===== Given data

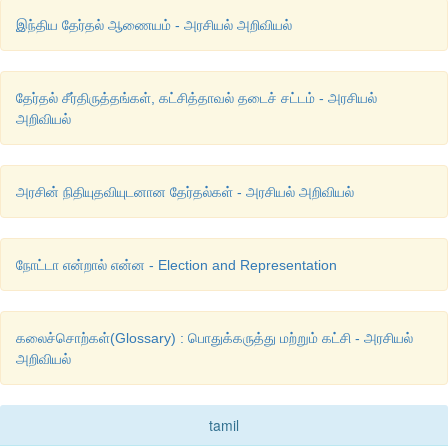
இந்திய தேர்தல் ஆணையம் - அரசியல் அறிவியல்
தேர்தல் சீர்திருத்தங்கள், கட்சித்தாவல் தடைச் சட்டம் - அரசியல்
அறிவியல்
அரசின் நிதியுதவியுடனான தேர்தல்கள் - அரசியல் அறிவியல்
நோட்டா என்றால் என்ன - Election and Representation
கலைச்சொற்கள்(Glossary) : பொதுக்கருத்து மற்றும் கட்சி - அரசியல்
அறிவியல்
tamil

==========

> [How to complete this task]:
Line by line, give the material above again exactly, but without any pictures.

> [Worked solution]:
இந்திய தேர்தல் ஆணையம் - அரசியல் அறிவியல்
தேர்தல் சீர்திருத்தங்கள், கட்சித்தாவல் தடைச் சட்டம் - அரசியல்
அறிவியல்
அரசின் நிதியுதவியுடனான தேர்தல்கள் - அரசியல் அறிவியல்
நோட்டா என்றால் என்ன - Election and Representation
கலைச்சொற்கள்(Glossary) : பொதுக்கருத்து மற்றும் கட்சி - அரசியல்
அறிவியல்
tamil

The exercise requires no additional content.